3. **Your experiment script** (often inside `projects/unsloth_em/` or
   similar) typically:
   * `import experiment_utils as eu`
   * Loads the `config.json`.
   * Instantiates the correct trainer via:
     ```python
     trainer_cls = eu.get_trainer(cfg["proxy_strategy"])
     trainer     = trainer_cls(training_cfg, datasets, ...)
     trainer.train()
     ```
   * The call to `eu.get_trainer` is the only place that couples the
     high-level code to this *trainers* package.

4. **Trainer internals**  
   Each subclass implements its own `_compute_loss`, scheduler handling,
   checkpoint logic, etc., but always calls helper utilities from
   `experiment_utils` (logging, result saving, collators).

## 3. Typical workflow

```bash
# 1. Prepare an experiment folder with base config.json + attributes_to_vary.json
experiments/my_cool_exp/config.json
experiments/my_cool_exp/attributes_to_vary.json

# 2. Run a sweep over parameters and seeds
python projects/attribute_sweep_multi_seed_run.py my_cool_exp \
       --seeds 1 5 42 \
       --script_path projects/unsloth_em/chat_model_full.py \
       --plotting_path projects/unsloth_em/plots/plot_metrics.py
```

The command above will:

* instantiate every combination under `experiments/my_cool_exp/*`;
* create `seed_<N>` clones;
* train each model by invoking the correct trainer class;
* write results under `experiments/<…>/results/<timestamp>/results.json`.
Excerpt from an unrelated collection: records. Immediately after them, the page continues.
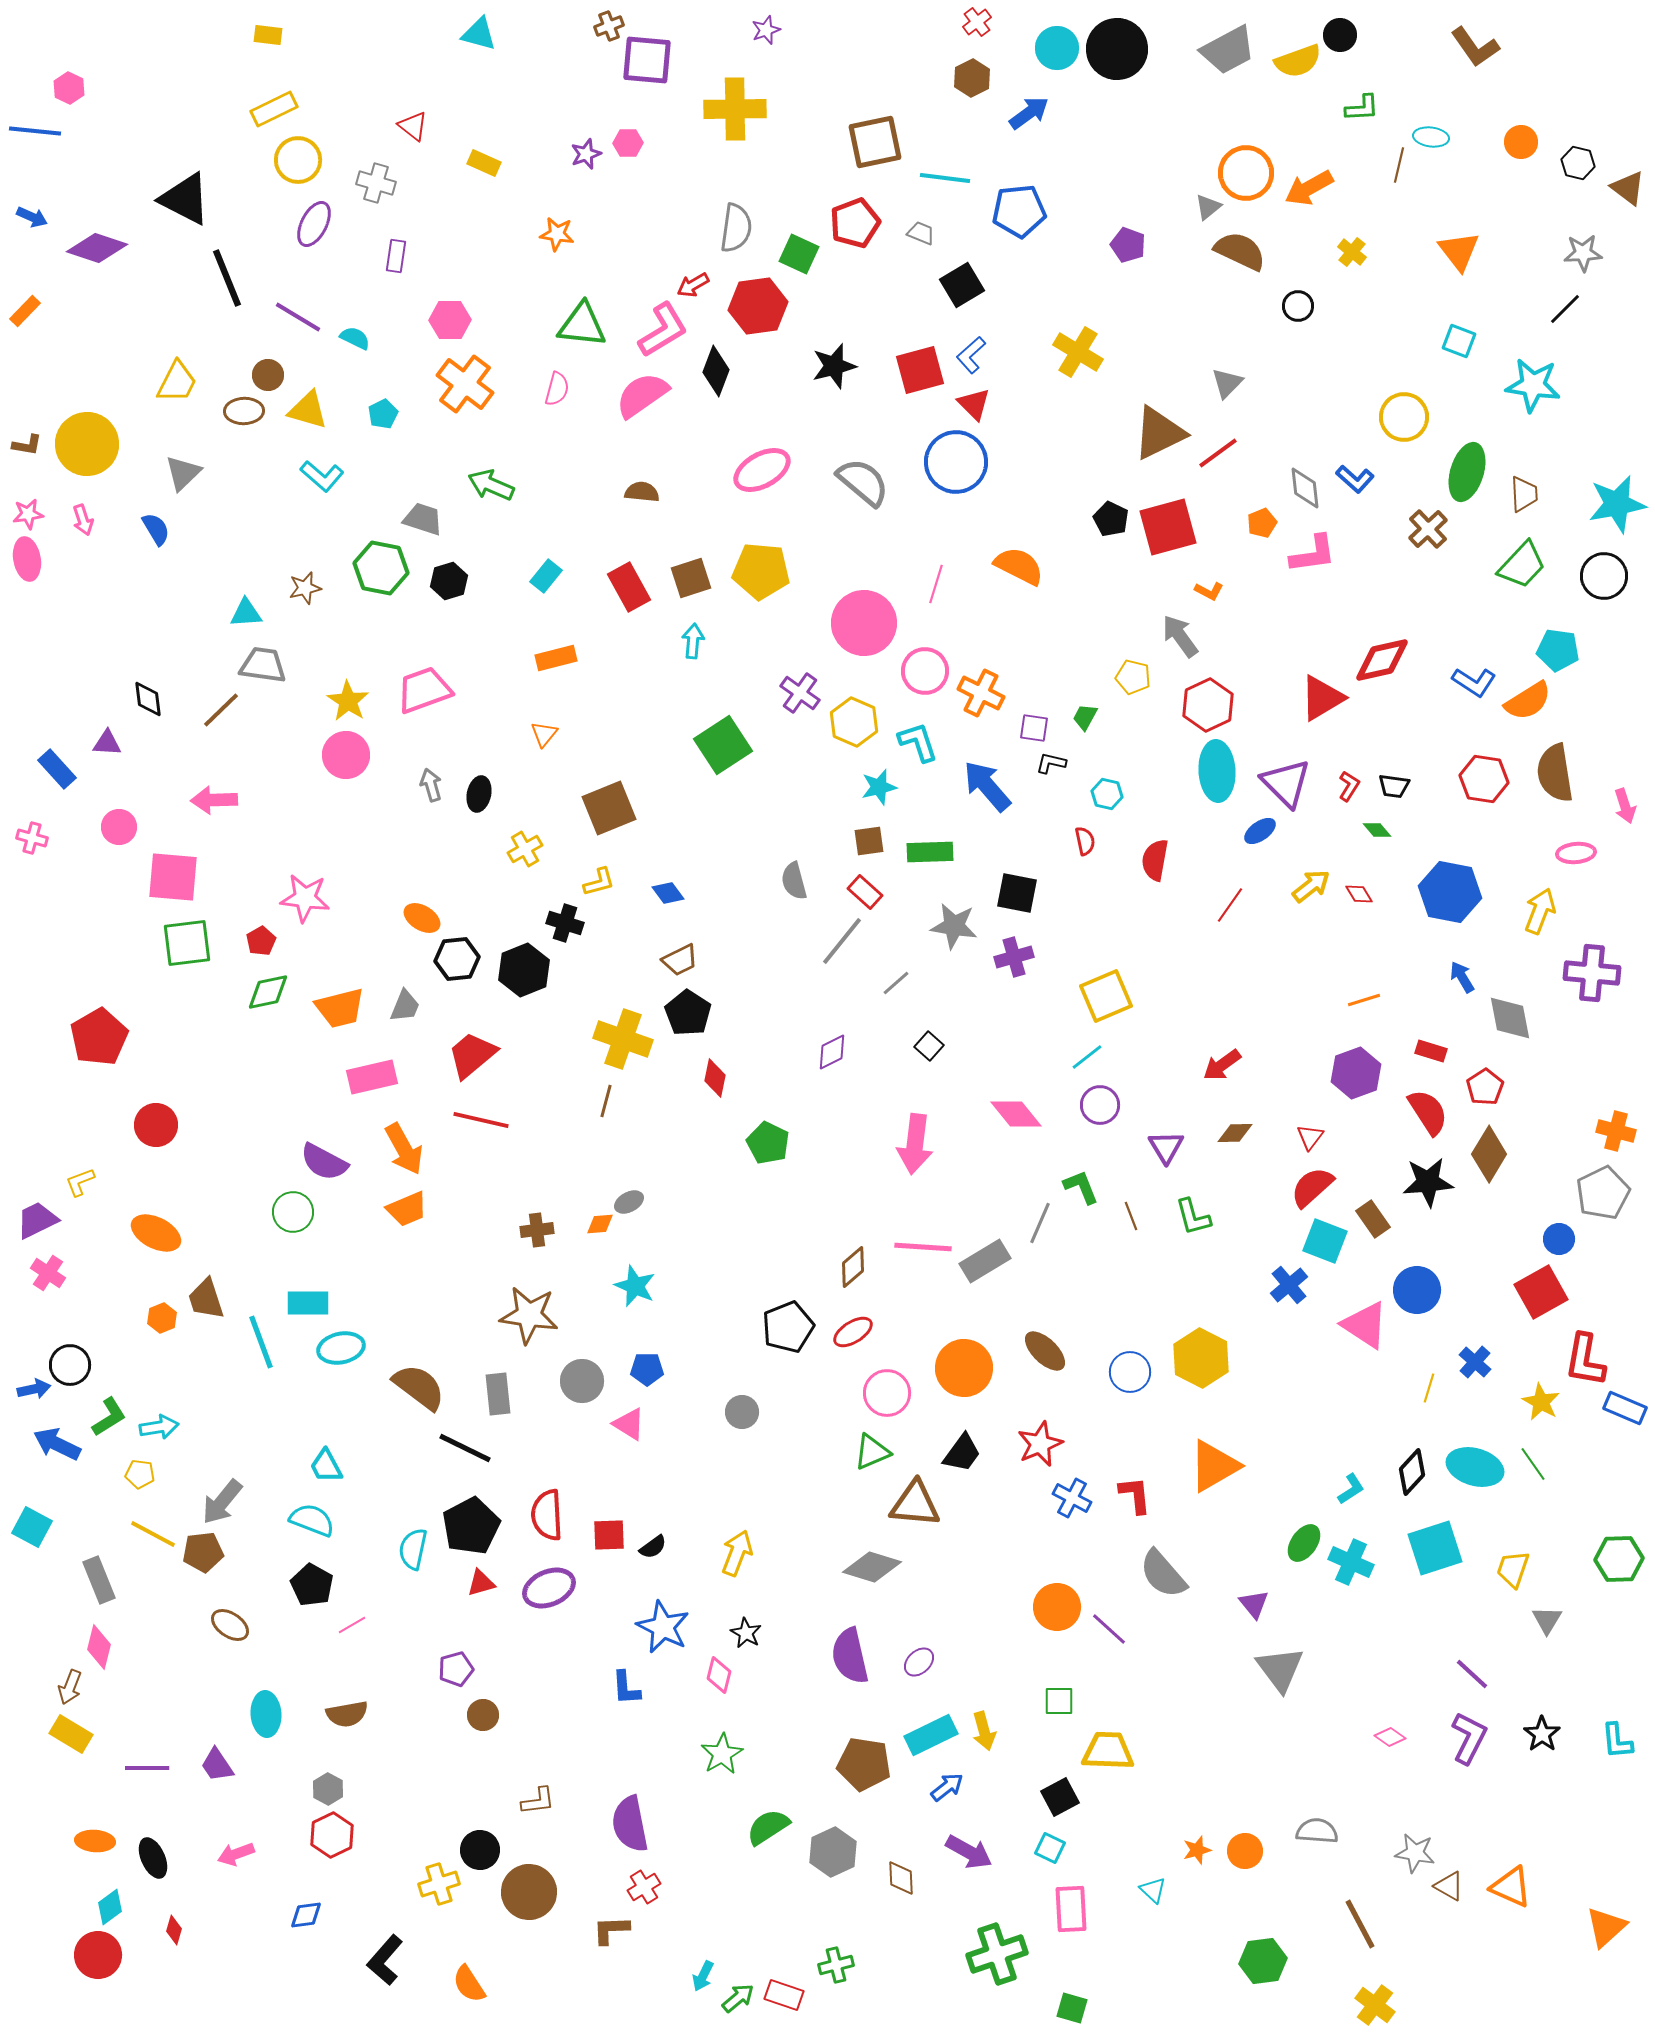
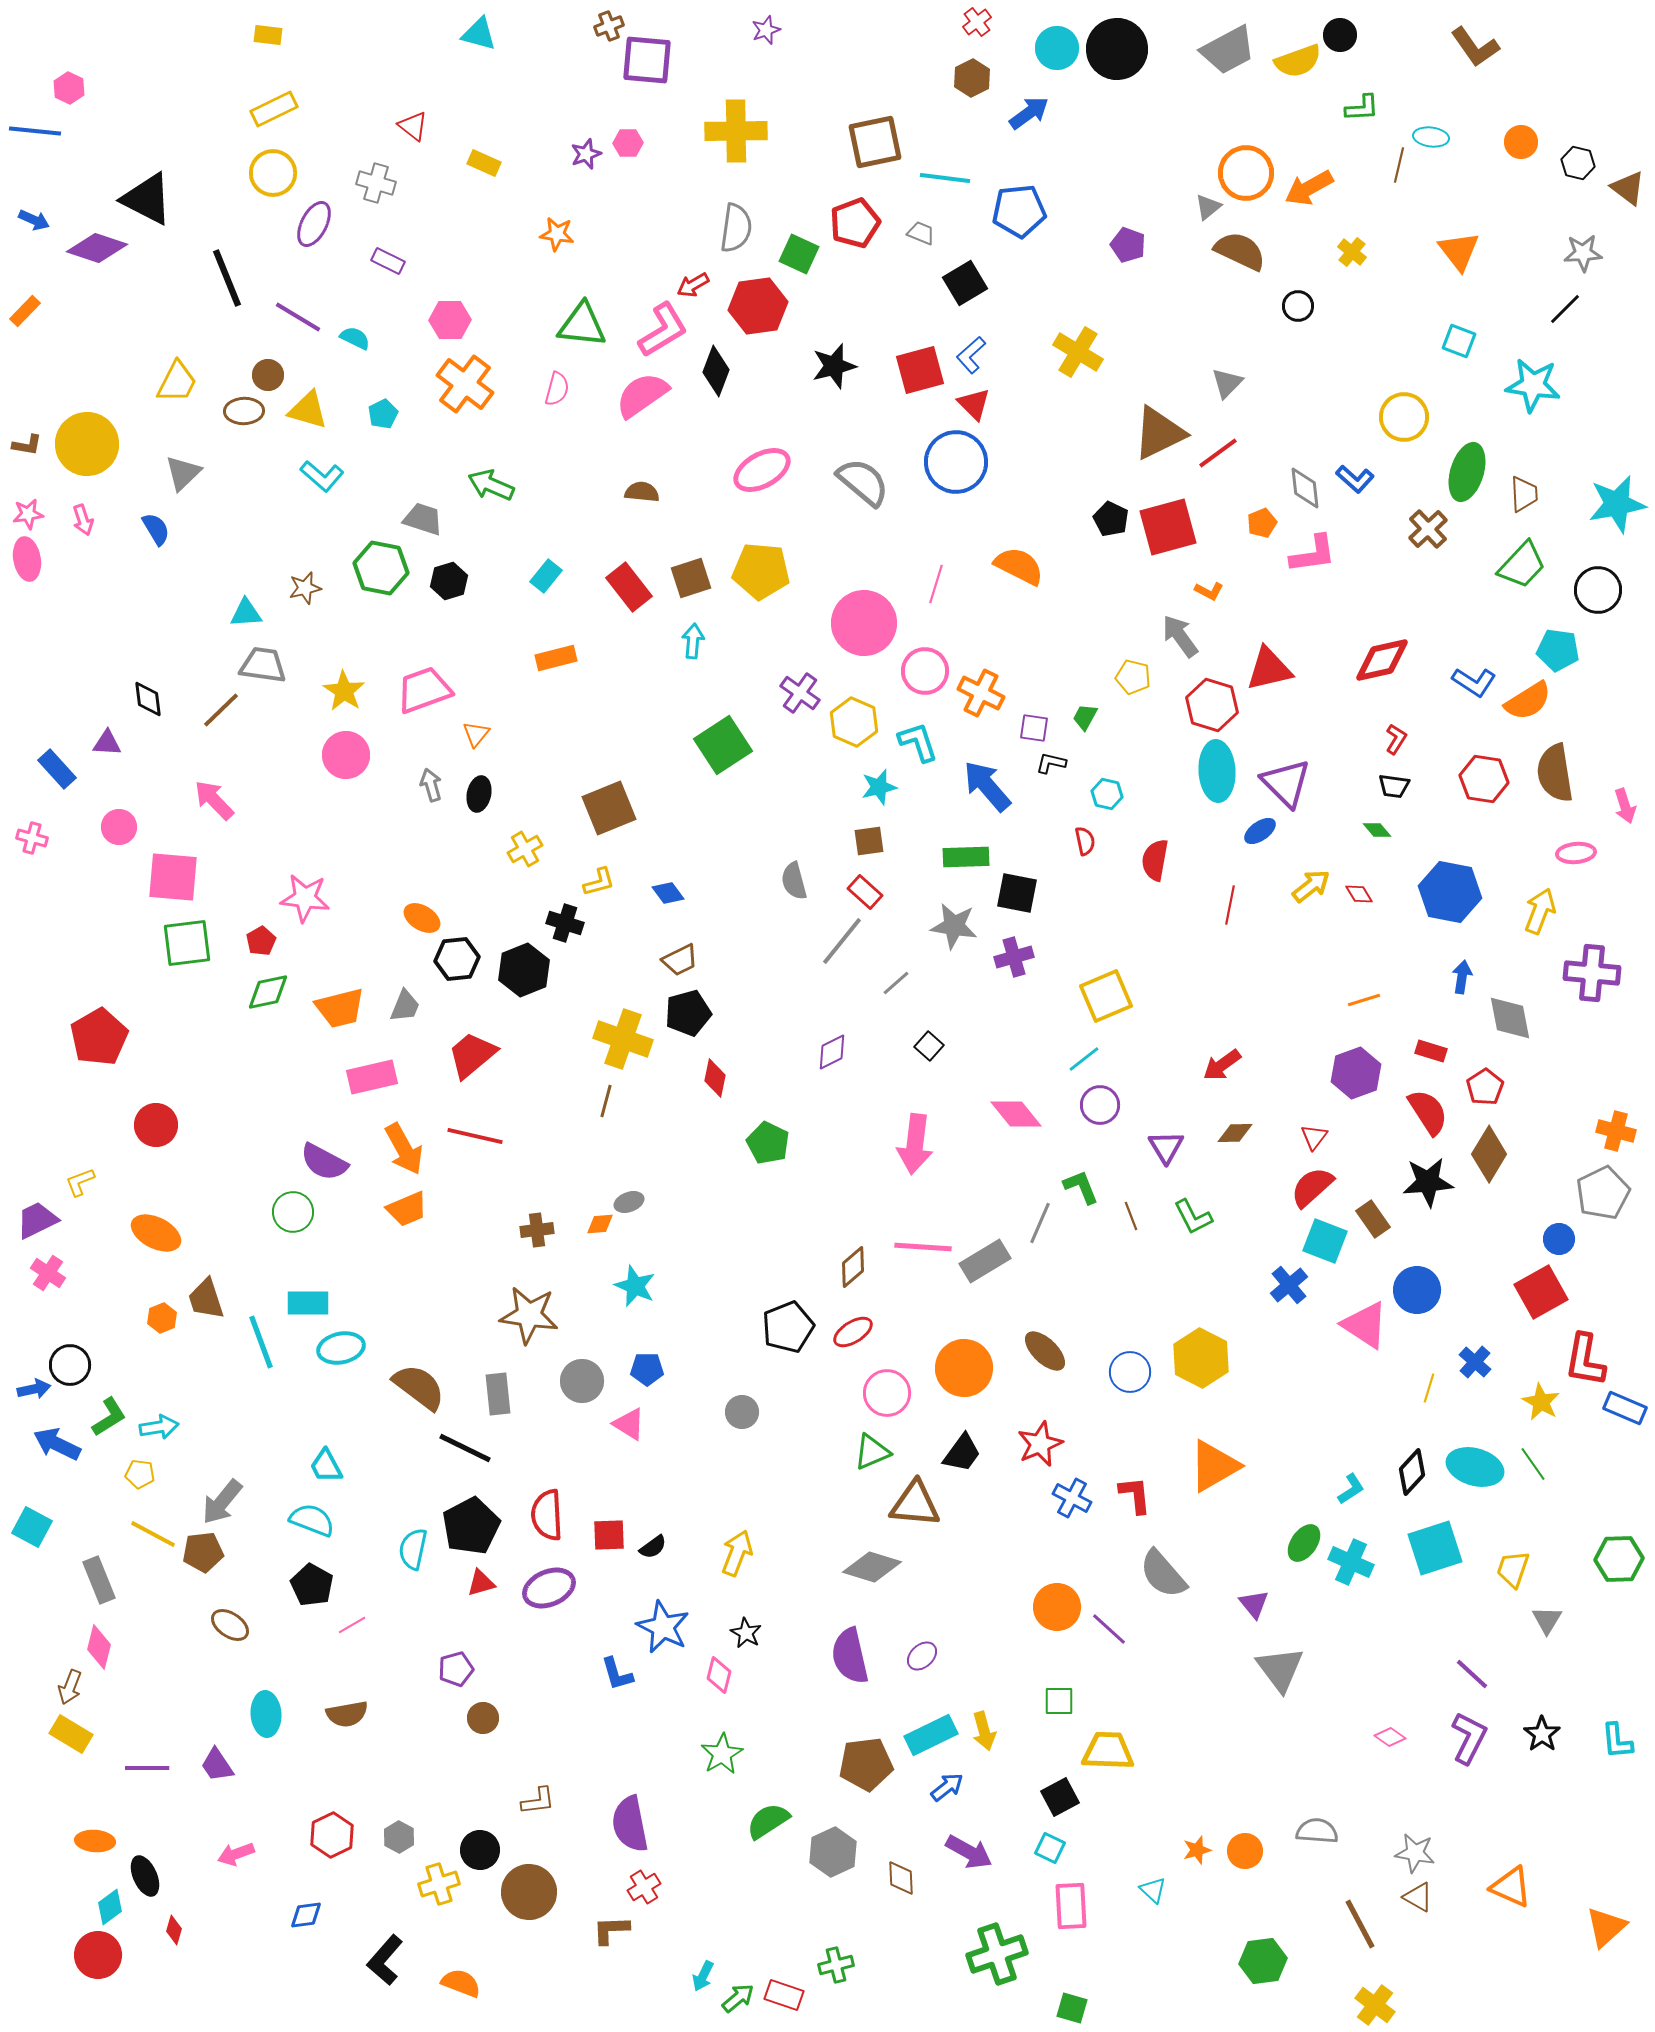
yellow cross at (735, 109): moved 1 px right, 22 px down
yellow circle at (298, 160): moved 25 px left, 13 px down
black triangle at (185, 199): moved 38 px left
blue arrow at (32, 217): moved 2 px right, 3 px down
purple rectangle at (396, 256): moved 8 px left, 5 px down; rotated 72 degrees counterclockwise
black square at (962, 285): moved 3 px right, 2 px up
black circle at (1604, 576): moved 6 px left, 14 px down
red rectangle at (629, 587): rotated 9 degrees counterclockwise
red triangle at (1322, 698): moved 53 px left, 29 px up; rotated 18 degrees clockwise
yellow star at (348, 701): moved 4 px left, 10 px up
red hexagon at (1208, 705): moved 4 px right; rotated 18 degrees counterclockwise
orange triangle at (544, 734): moved 68 px left
red L-shape at (1349, 786): moved 47 px right, 47 px up
pink arrow at (214, 800): rotated 48 degrees clockwise
green rectangle at (930, 852): moved 36 px right, 5 px down
red line at (1230, 905): rotated 24 degrees counterclockwise
blue arrow at (1462, 977): rotated 40 degrees clockwise
black pentagon at (688, 1013): rotated 24 degrees clockwise
cyan line at (1087, 1057): moved 3 px left, 2 px down
red line at (481, 1120): moved 6 px left, 16 px down
red triangle at (1310, 1137): moved 4 px right
gray ellipse at (629, 1202): rotated 8 degrees clockwise
green L-shape at (1193, 1217): rotated 12 degrees counterclockwise
purple ellipse at (919, 1662): moved 3 px right, 6 px up
blue L-shape at (626, 1688): moved 9 px left, 14 px up; rotated 12 degrees counterclockwise
brown circle at (483, 1715): moved 3 px down
brown pentagon at (864, 1764): moved 2 px right; rotated 16 degrees counterclockwise
gray hexagon at (328, 1789): moved 71 px right, 48 px down
green semicircle at (768, 1827): moved 6 px up
black ellipse at (153, 1858): moved 8 px left, 18 px down
brown triangle at (1449, 1886): moved 31 px left, 11 px down
pink rectangle at (1071, 1909): moved 3 px up
orange semicircle at (469, 1984): moved 8 px left, 1 px up; rotated 144 degrees clockwise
## 4. Adding a new trainer

1. **Create the class**

   ```python
   # projects/trainers/my_new_trainer.py
   from .base_trainer import BaseTrainer

   class MyNewTrainer(BaseTrainer):
       proxy_strategy_name = "my_new_strategy"

       def _compute_loss(self, batch):
           # implement your custom loss
           return loss
   ```

2. **Register it** in `projects/experiment_utils.py`:

   ```python
   elif proxy_strategy == "my_new_strategy":
       from trainers.my_new_trainer import MyNewTrainer
       trainer = MyNewTrainer
   ```

3. **Use it** by setting in any `config.json`:

   ```json
   {
     "proxy_strategy": "my_new_strategy",
     "finetune_config": { … }
   }
   ```

4. (Optional) create an entry in this README table.

## 5. Config cheat-sheet

Key paths that the trainers expect (abridged):

* `proxy_strategy` — maps to the trainer class.
* `finetune_config` — everything under `FinetuneConfig` dataclass
  (see `experiment_utils.py`).
  * `model`, `epochs`, `learning_rate`, …  
  * Adapter / LoRA settings (`is_peft`, `r`, `lora_alpha`, …)
  * Strategy-specific knobs (`lambda_dpo`, `lambda_proxy`, `steering_alpha`, …)

## 6. Troubleshooting

* **“ValueError: Invalid proxy strategy”**  
  – Double-check that your `proxy_strategy` string matches exactly a
  case handled in `experiment_utils.get_trainer`.
* **Model not saving**  
  – Ensure `finetune_config.finetuned_model_id` is unique.  
    The sweep utility appends a parameter hash for you, but if you craft
    configs manually you need to avoid clashes.
* **CUDA OOM**  
  – Lower `per_device_train_batch_size`, enable `load_in_4bit`, or set
  `use_gradient_checkpointing=true`.